- Exercise requirements -
The required answer is every line of the data containing the word "XCover".

(Page-level text extractions)
▬▬▬▬▬▬▬▬▬▬

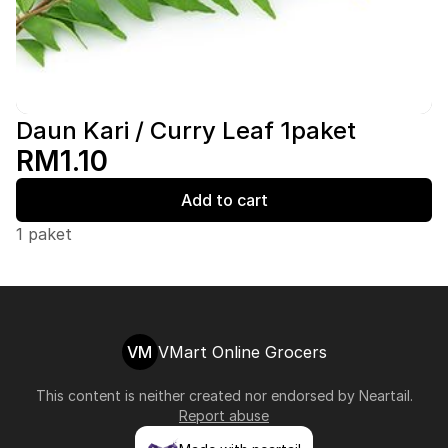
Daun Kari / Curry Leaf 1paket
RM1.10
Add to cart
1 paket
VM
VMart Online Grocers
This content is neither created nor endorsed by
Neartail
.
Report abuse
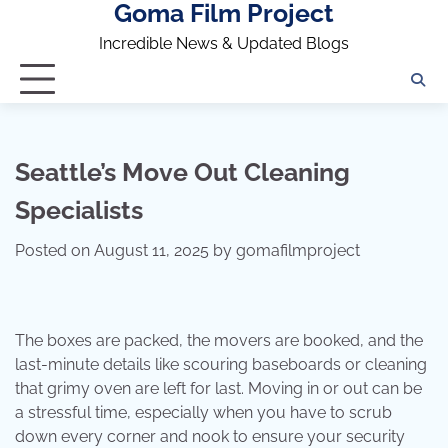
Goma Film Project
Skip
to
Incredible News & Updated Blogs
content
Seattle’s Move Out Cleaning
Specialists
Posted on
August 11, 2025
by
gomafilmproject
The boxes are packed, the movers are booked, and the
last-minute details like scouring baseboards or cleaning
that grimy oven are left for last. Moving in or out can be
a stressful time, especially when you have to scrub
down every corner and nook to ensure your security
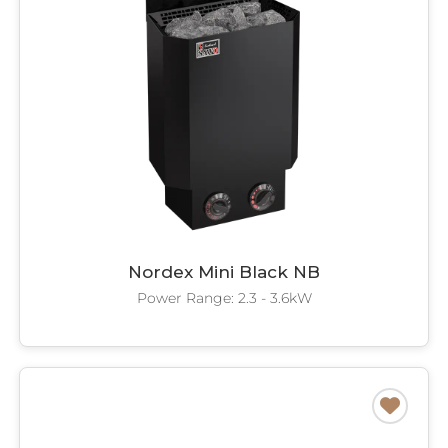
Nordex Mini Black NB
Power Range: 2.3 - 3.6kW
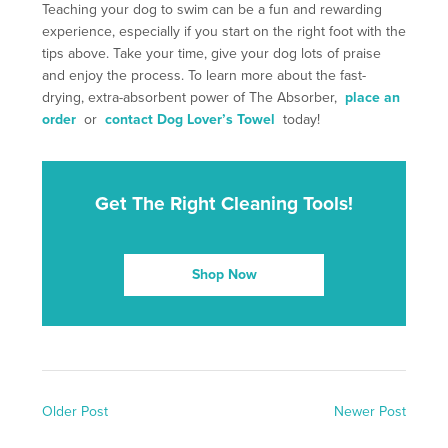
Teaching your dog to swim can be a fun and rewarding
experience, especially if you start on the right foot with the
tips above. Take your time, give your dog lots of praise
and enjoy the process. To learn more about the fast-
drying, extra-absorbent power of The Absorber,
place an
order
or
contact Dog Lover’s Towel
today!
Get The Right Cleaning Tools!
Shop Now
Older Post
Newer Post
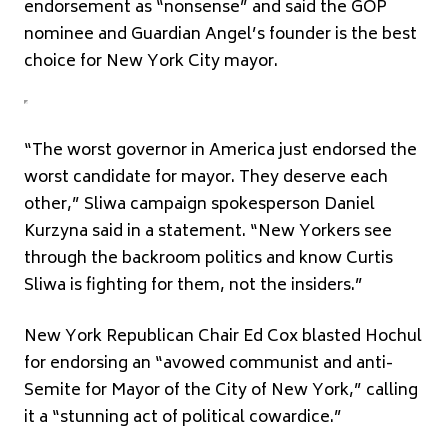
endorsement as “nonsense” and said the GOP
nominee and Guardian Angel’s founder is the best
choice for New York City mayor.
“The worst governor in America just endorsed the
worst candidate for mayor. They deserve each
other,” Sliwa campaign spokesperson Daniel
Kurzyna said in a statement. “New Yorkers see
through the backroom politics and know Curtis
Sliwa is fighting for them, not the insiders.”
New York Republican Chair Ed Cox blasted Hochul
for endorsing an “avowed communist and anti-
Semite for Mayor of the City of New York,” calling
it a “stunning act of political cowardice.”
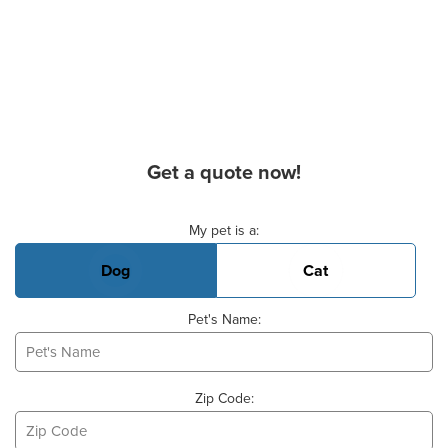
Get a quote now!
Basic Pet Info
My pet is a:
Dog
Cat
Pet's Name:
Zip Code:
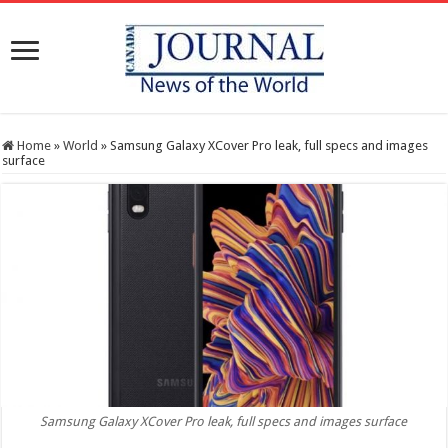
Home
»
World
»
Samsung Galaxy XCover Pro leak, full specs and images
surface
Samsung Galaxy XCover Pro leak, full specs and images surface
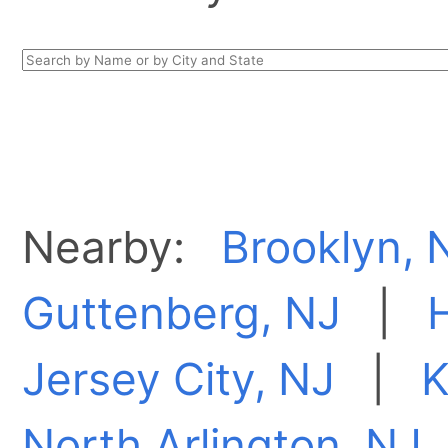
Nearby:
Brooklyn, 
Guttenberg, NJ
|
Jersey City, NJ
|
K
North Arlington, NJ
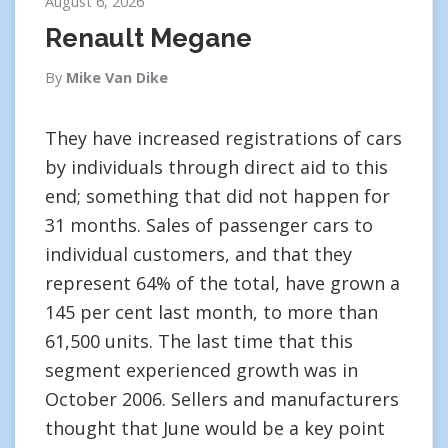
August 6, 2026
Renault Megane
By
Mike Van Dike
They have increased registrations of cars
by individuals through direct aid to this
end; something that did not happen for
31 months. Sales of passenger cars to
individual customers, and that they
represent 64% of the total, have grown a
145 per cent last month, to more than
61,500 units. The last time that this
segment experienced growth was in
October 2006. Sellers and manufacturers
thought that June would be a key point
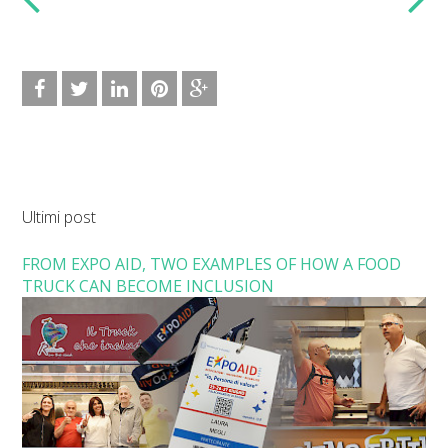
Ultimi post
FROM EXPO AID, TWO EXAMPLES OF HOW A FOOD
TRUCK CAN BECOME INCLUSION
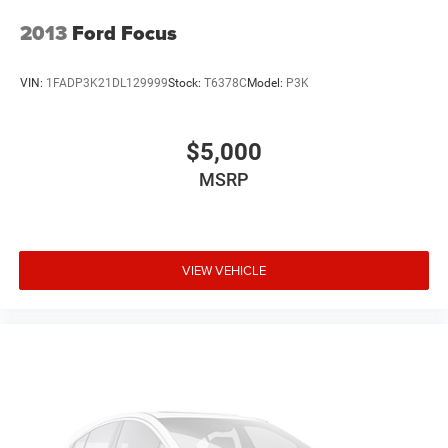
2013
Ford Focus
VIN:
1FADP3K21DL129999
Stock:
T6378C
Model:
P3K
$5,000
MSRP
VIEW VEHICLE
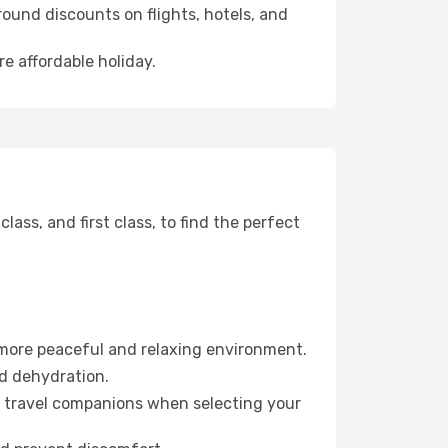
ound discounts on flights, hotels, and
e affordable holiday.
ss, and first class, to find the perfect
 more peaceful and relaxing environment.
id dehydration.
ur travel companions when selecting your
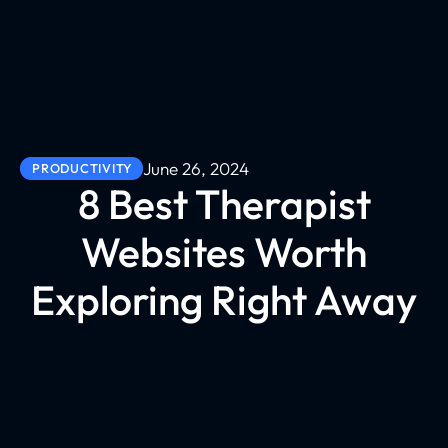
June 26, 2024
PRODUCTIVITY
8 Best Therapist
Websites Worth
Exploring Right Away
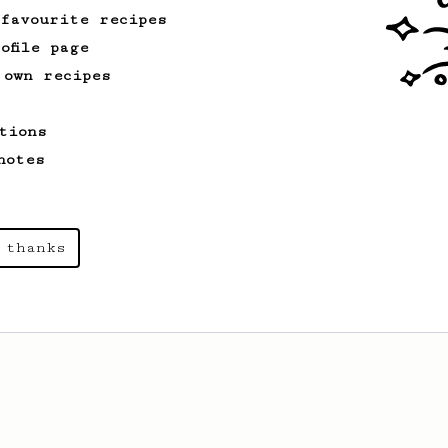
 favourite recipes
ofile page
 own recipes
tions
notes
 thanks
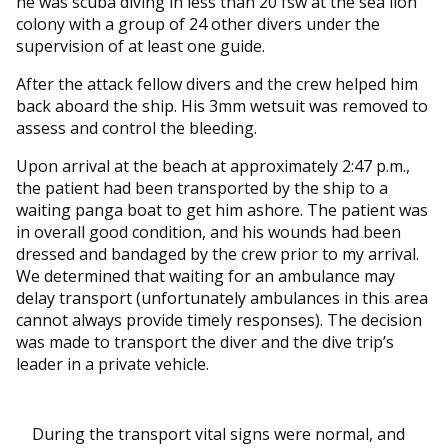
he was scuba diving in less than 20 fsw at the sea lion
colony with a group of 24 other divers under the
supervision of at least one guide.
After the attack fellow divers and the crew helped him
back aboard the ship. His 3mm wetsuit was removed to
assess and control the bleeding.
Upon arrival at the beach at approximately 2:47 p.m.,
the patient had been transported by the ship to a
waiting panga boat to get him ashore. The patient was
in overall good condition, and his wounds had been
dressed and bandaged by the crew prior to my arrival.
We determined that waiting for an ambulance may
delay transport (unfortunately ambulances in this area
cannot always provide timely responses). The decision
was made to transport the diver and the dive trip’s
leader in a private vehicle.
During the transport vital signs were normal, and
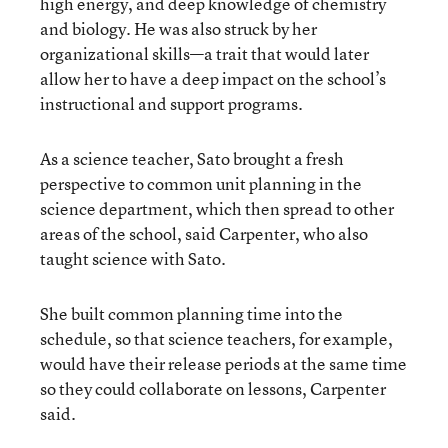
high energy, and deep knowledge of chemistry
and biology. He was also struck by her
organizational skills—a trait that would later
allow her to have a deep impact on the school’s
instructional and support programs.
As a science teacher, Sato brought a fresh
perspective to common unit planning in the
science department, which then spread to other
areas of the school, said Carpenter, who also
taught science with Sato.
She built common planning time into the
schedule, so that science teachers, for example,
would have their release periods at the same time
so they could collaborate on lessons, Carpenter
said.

▬▬▬▬▬▬▬▬▬▬

- Answer section -
Samsung Galaxy XCover Pro leak, full specs and images
Samsung Galaxy XCover Pro leak, full specs and images surface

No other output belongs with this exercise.